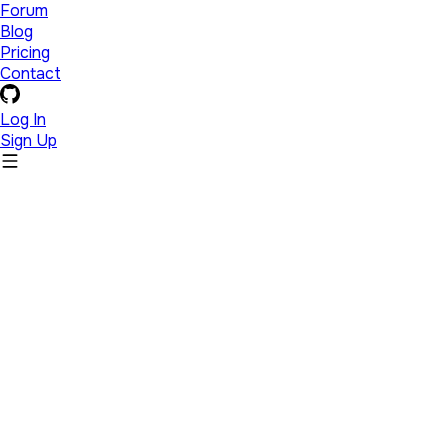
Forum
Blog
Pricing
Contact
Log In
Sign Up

------------------------------------------------------------------------

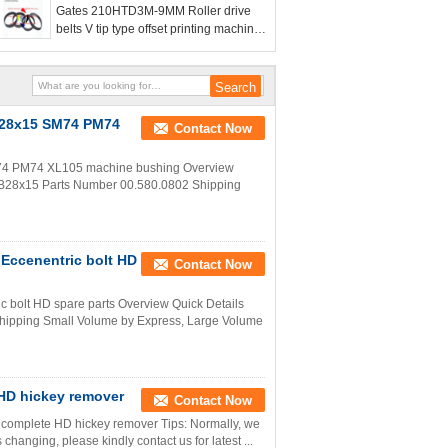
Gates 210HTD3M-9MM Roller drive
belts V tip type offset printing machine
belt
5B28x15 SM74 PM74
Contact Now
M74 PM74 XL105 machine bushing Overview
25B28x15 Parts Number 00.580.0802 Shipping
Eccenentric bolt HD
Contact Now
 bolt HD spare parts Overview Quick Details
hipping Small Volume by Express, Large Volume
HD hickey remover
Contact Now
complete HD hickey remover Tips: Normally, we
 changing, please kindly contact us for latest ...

------------------------------------------------------------------------

### TASK DESCRIPTION
Using the records above, list each line that includes "machine".

### RESULT OF THE EXERCISE
belts V tip type offset printing machine
M74 PM74 XL105 machine bushing Overview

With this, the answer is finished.